Integrou, inclusive, o grupo de pioneiros do Estado, sendo inúmeras vezes
homenageado.
Ele
se afastou da sua família em Paris, apesar de insistentes cartas do pai Pierre
e da mãe Henriette para que regressasse para visita-los. Sua relação com sua
mãe azedou-se ainda mais quando comunicou seu casamento com uma viúva, mãe de
três filhos. Sua mãe desaprovou o casamento.
Os
pais, segundo cartas resgatadas, passaram por dificuldades financeiras, já que
o imperador Dom Pedro 1º não cumpriu com promessa de ajuda-los financeiramente
por toda a vida. Em agosto de 1834, Henriette de Saisset escreveu uma longa
carta, com seis páginas para Dom Pedro, que nessa altura já não era mais 1º e
sim Dom Pedro 4º, rei de Portugal, após lutar contra seu irmão Miguel até a
morte para tirá-lo do trono. Da infância à vida adulta, Miguel e Pedro nunca
foram amigos. “Nem por um só instante eu imaginei que Vossa Majestade não cumpriria
as vossas promessas reais”, escreveu Henriette. “Para mim elas eram sagradas,
tanto que depositei total confiança nelas”. Provavelmente Dom Pedro, pai de seu
filho fora do matrimônio, nunca recebeu ou leu essa carta da amante reclamando do desamparo ao
filho bastardo.
Depois
da morte de Dom Pedro, em 1834, o casal Saisset passou por enormes dificuldades
financeiras. Resolveram romper o sigilo e contaram a toda a verdade para a viúva,
dona Amélia. Dela então receberam uma parte adiantada da herança que o imperador
do Brasil havia deixado para seu filho em testamento.

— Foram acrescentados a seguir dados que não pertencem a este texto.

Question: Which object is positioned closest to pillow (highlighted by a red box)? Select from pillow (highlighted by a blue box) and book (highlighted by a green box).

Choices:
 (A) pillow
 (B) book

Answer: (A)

Alguns historiadores acreditam que Pedro Saisset teria escrito para seu irmão, Dom Pedro 2º, três anos mais velho. No entanto não há confirmação de que este tenha respondido ao contato do irmão e se depois se encontraram. Dom Pedro 2º chegou a visitar a Califórnia alguns anos depois e os dois podem ter se encontrado nessa ocasião. Mas o monarca não registrou nada a esse respeito em seu diário, como fazia de costume.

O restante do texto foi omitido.